原爆の日 核廃絶よりも抑止力向上を
広島はきょう、長崎は9日に75回目の「原爆の日」を迎える。深く静かに鎮魂の祈りを捧(ささ)げ、平和への誓いを新たにしたい。
核戦力を増強する中朝
広島市ではきょう、平和記念式典が開かれ、被爆者や遺族、安倍晋三首相らが参列。今年は新型コロナウイルス対策で参列者席を大幅に縮小し、参列予定だった国連のグテレス事務総長はビデオ映像であいさつする。
わが国は核兵器による惨禍を体験した唯一の国だけに、核廃絶への思いもひときわ強い。当然のことである。国連では2017年7月、核兵器禁止条約が採択された。日本は条約に賛同していないが、原爆の日を迎える中で署名・批准を求める声も高まろう。
しかし、日本を取り巻く安全保障環境は厳しい。20年版防衛白書では、北朝鮮が日本を射程に収める核搭載の弾道ミサイルを「既に保有しているとみられる」と明記。兆候を探知しづらい潜水艦や移動式発射台からの発射など、攻撃形態を複雑化させており、核の脅威は高まっている。
またスウェーデンのストックホルム国際平和研究所(SIPRI)の推計によれば、世界全体の核弾頭総数が減少する中、中国や北朝鮮は昨年よりも増やしている。

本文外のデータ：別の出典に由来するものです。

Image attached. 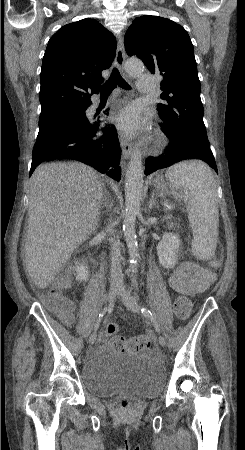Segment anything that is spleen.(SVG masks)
<instances>
[{
    "instance_id": "3e777b00",
    "label": "spleen",
    "mask_w": 245,
    "mask_h": 450,
    "mask_svg": "<svg viewBox=\"0 0 245 450\" xmlns=\"http://www.w3.org/2000/svg\"><path fill=\"white\" fill-rule=\"evenodd\" d=\"M166 179L176 199L188 198L187 212L193 232L192 252L200 260L211 258L216 249L219 210L217 188L210 168L201 161H185L170 167Z\"/></svg>"
}]
</instances>
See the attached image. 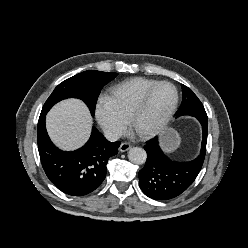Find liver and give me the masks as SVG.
I'll return each mask as SVG.
<instances>
[{
	"label": "liver",
	"instance_id": "liver-1",
	"mask_svg": "<svg viewBox=\"0 0 248 248\" xmlns=\"http://www.w3.org/2000/svg\"><path fill=\"white\" fill-rule=\"evenodd\" d=\"M92 117L87 106L78 99H66L56 104L46 116L51 140L63 150L81 147L91 133Z\"/></svg>",
	"mask_w": 248,
	"mask_h": 248
}]
</instances>
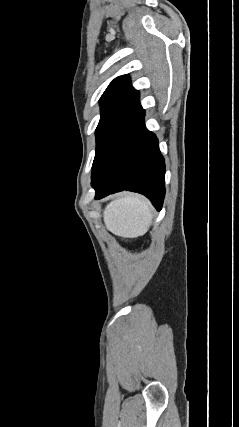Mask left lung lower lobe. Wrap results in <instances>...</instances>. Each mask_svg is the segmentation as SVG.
Returning <instances> with one entry per match:
<instances>
[{
    "label": "left lung lower lobe",
    "mask_w": 239,
    "mask_h": 427,
    "mask_svg": "<svg viewBox=\"0 0 239 427\" xmlns=\"http://www.w3.org/2000/svg\"><path fill=\"white\" fill-rule=\"evenodd\" d=\"M144 110L109 141L92 170L95 199L130 190L148 197L161 210L165 196V163L156 136L144 124Z\"/></svg>",
    "instance_id": "left-lung-lower-lobe-1"
}]
</instances>
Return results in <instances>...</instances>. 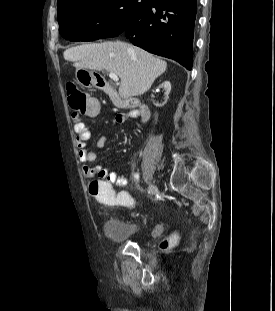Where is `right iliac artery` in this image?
I'll use <instances>...</instances> for the list:
<instances>
[{
    "label": "right iliac artery",
    "instance_id": "right-iliac-artery-1",
    "mask_svg": "<svg viewBox=\"0 0 275 311\" xmlns=\"http://www.w3.org/2000/svg\"><path fill=\"white\" fill-rule=\"evenodd\" d=\"M134 179H135L136 183H138V181H139V174L138 173L134 174ZM137 186L139 187L138 184H137ZM139 189H140V187H139Z\"/></svg>",
    "mask_w": 275,
    "mask_h": 311
}]
</instances>
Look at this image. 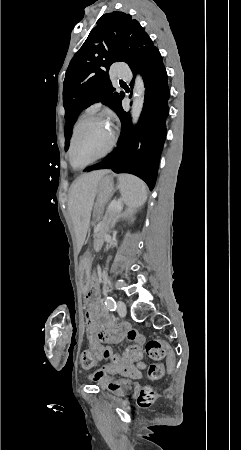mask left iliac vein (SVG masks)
I'll return each mask as SVG.
<instances>
[{"instance_id":"obj_1","label":"left iliac vein","mask_w":241,"mask_h":450,"mask_svg":"<svg viewBox=\"0 0 241 450\" xmlns=\"http://www.w3.org/2000/svg\"><path fill=\"white\" fill-rule=\"evenodd\" d=\"M117 312L120 316H125L126 315V305L123 301H118L117 304Z\"/></svg>"}]
</instances>
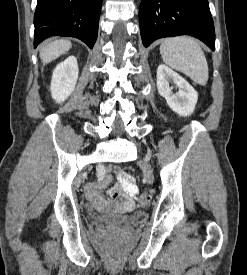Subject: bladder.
Masks as SVG:
<instances>
[{"label": "bladder", "mask_w": 247, "mask_h": 275, "mask_svg": "<svg viewBox=\"0 0 247 275\" xmlns=\"http://www.w3.org/2000/svg\"><path fill=\"white\" fill-rule=\"evenodd\" d=\"M130 216L119 215L114 213H103L97 215V220L106 225H123L129 221H131Z\"/></svg>", "instance_id": "31cf9c89"}]
</instances>
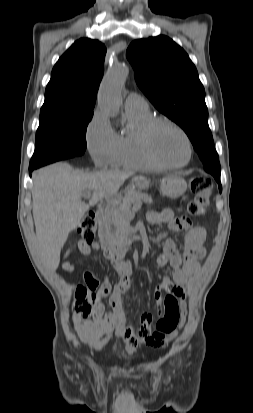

特に中国は「核関連設備の重大な近代化」を進めているという。
北朝鮮の金正恩朝鮮労働党委員長は、朝鮮戦争(1950~53年)の休戦67年に合わせて平壌で開かれた大会で「50年代の戦争のような苦痛を再び繰り返さないように、絶対的な力を持たなければならず、核保有国への自己発展の道を歩んできた」と強調し、核保有を正当化した。いくら核廃絶を叫んだところで、北朝鮮や中国が核を手放すわけではない。
平和を維持するために日本に求められるのは抑止力の強化である。核攻撃を抑止するには、日米同盟を強化して米国の核の傘を確保し続けることが死活的に重要だ。
米国は18年2月に公表した「核態勢の見直し」(NPR)で、米国や同盟国のインフラなどに対する非核攻撃にも核で報復する可能性を明記。核の傘を含む同盟国のための拡大抑止強化を目指す姿勢を示した。
一方、日本は「持たず、つくらず、持ち込ませず」の非核三原則を堅持している。これに対し、自民党の石破茂元幹事長は、陸上配備型迎撃ミサイルシステム「イージス・アショア」の配備方針撤回を受けて「『持ち込ませず』で本当にいいのか」と見直しの議論を行うよう求めた。
これは、米国の核兵器を日本に置いたり、核を搭載した原子力潜水艦の寄港を認めたりすることを念頭に置いたものだ。ドイツやイタリアなどは自国内に米国の核を配備するニュークリア・シェアリング(核兵器の共有)を行っている。北朝鮮や中国の核戦力が増強される中、日本も三原則見直しを検討する必要があるのではないか。
敵基地攻撃能力の保有を
自民党のミサイル防衛に関する検討チームは、政府に敵基地攻撃能力を保有するよう提言した。核ミサイルから日本を守るため、政府は保有を急ぐべきだ。